Audio identification

Topic: Audio identification (Read 17731 times) previous topic - next topic

0 Members and 1 Guest are viewing this topic.

Audio identification

2007-01-10 01:02:43

I recently heard on the radio about a technology used to prevent piracy on video distribution sites being developed that attempts to identify and match audio with one that is a copyrighted work. I was wondering what the effects of differing mastering and lossy codecs could have on these systems. Also, do these also work using a psychoacoustic model?

Audio identification

Reply #1 – 2007-01-10 02:48:43

I think they use Morse code in a very high pitched whistle to spell out the name of the work plus a serial number.

Audio identification

Reply #2 – 2007-01-10 03:14:33

http://en.wikipedia.org/wiki/Acoustic_fingerprint

Audio identification

Reply #3 – 2007-01-10 03:36:30

A friend summarized an article in [H]ardOCP about audio fingerprinting. The RIAA envisions a market where each CD has a unique fingerprint so to be traced to specific stores and purchase dates. All they need then is InterPol's research baby--an advanced video storage system that has built in facial recognition.
The RIAA gives media pirates a bad rep'--they don't even have eye patches.

Audio identification

Reply #4 – 2007-01-10 17:29:07

Quote from: SamHain86 on 2007-01-10 03:36:30

A friend summarized an article in [H]ardOCP about audio fingerprinting. The RIAA envisions a market where each CD has a unique fingerprint so to be traced to specific stores and purchase dates. All they need then is InterPol's research baby--an advanced video storage system that has built in facial recognition.
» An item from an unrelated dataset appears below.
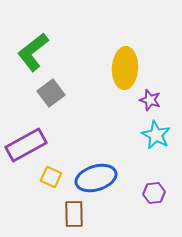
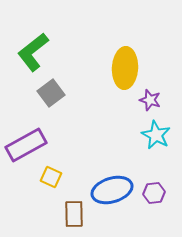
blue ellipse: moved 16 px right, 12 px down
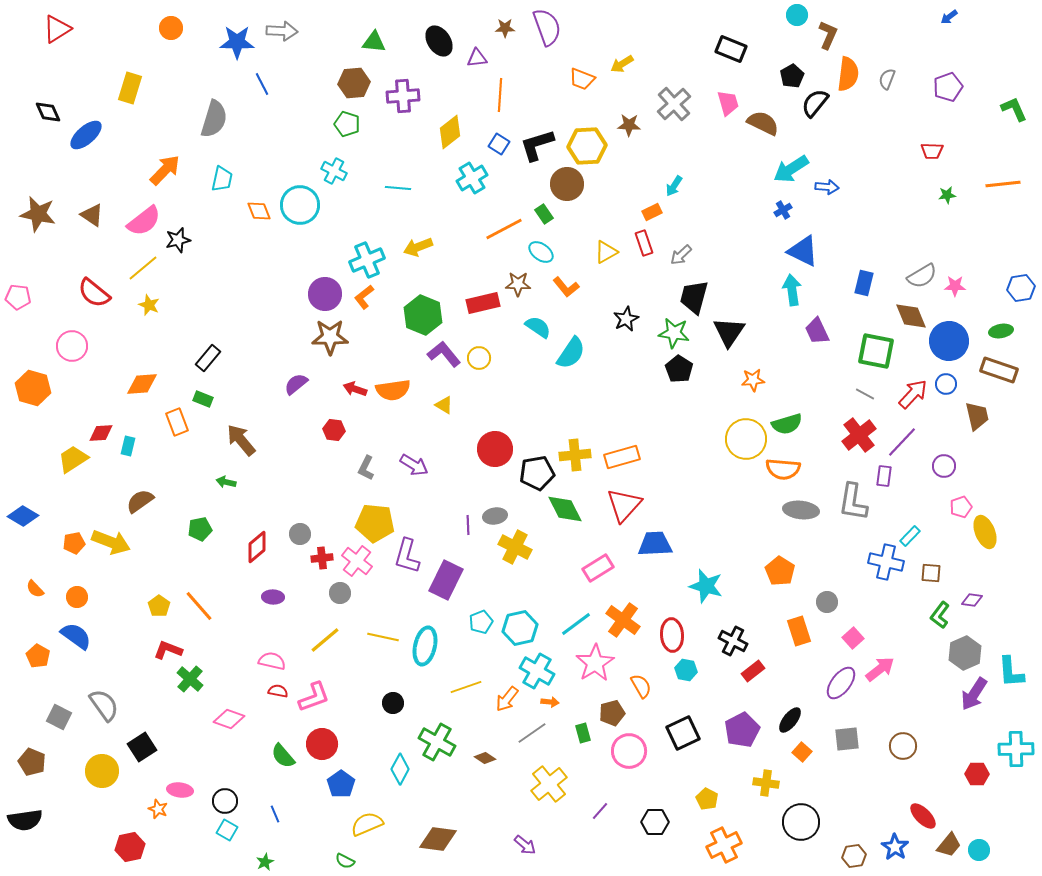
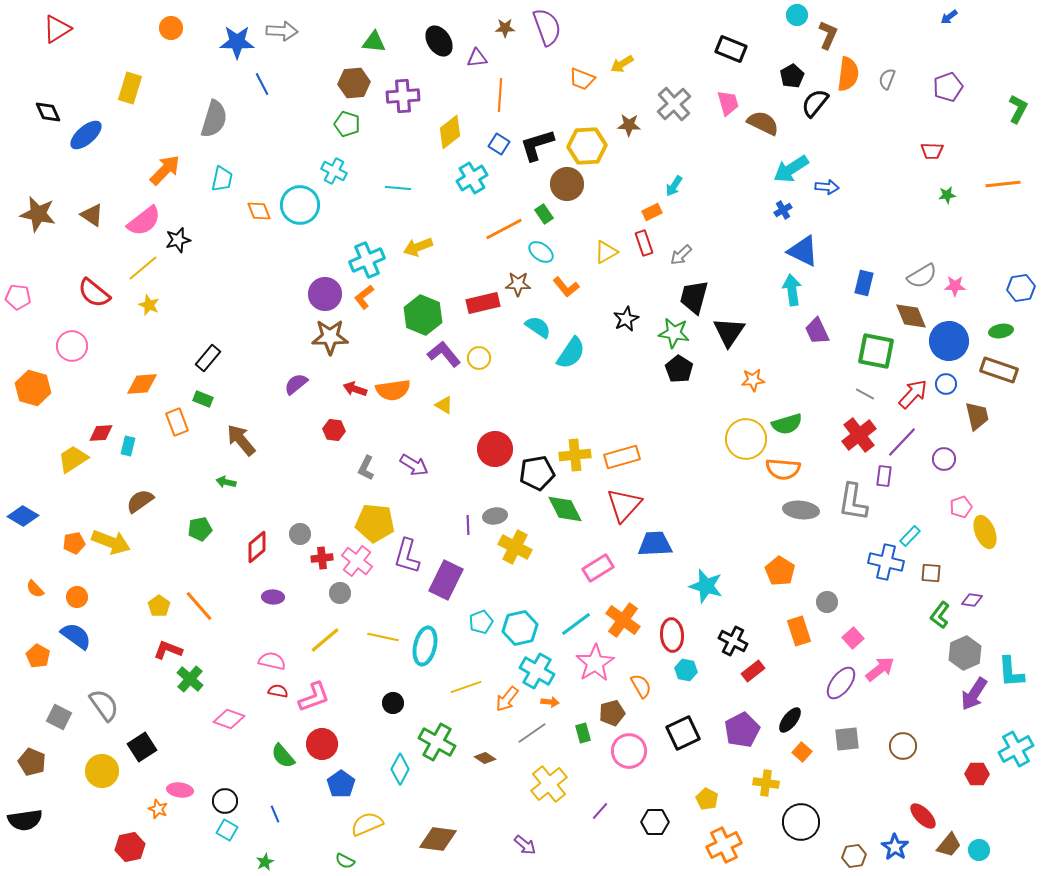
green L-shape at (1014, 109): moved 4 px right; rotated 52 degrees clockwise
purple circle at (944, 466): moved 7 px up
cyan cross at (1016, 749): rotated 28 degrees counterclockwise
How? Steganography injected watermarking noise into the audiotracks? With mere encode to a lossy format, those watermarking will disappear.

Audio identification

Reply #5 – 2007-01-12 21:05:55

Quote from: pepoluan on 2007-01-10 17:29:07

How? Steganography injected watermarking noise into the audiotracks? With mere encode to a lossy format, those watermarking will disappear.

What about you first google a bit instead of assuming such things ?
If you had just followed the wikipedia link before answering, you might
have learned that "Audio compression techniques (MP3, WMA, Vorbis, etc.)
are also generally based on perceptual characteristics, and a robust acoustic
fingerprint will allow a recording to be identified after it has gone through
such compression, even if the audio quality has been reduced somewhat.
Robust acoustic fingerprints are also immune to analog transmission
artifacts, enabling radio broadcasts to be identified."

Audio identification

Reply #6 – 2007-01-12 21:47:02

How about these requirements for digital cinema video and audio watermarking (from the DCI Digital Cinema System Specification v1:

Quote

9.4.6.1.2. Image/Picture Survivability Requirements

• Image Forensic Marking is required to be visually transparent to the critical
viewer in butterfly tests for motion image content.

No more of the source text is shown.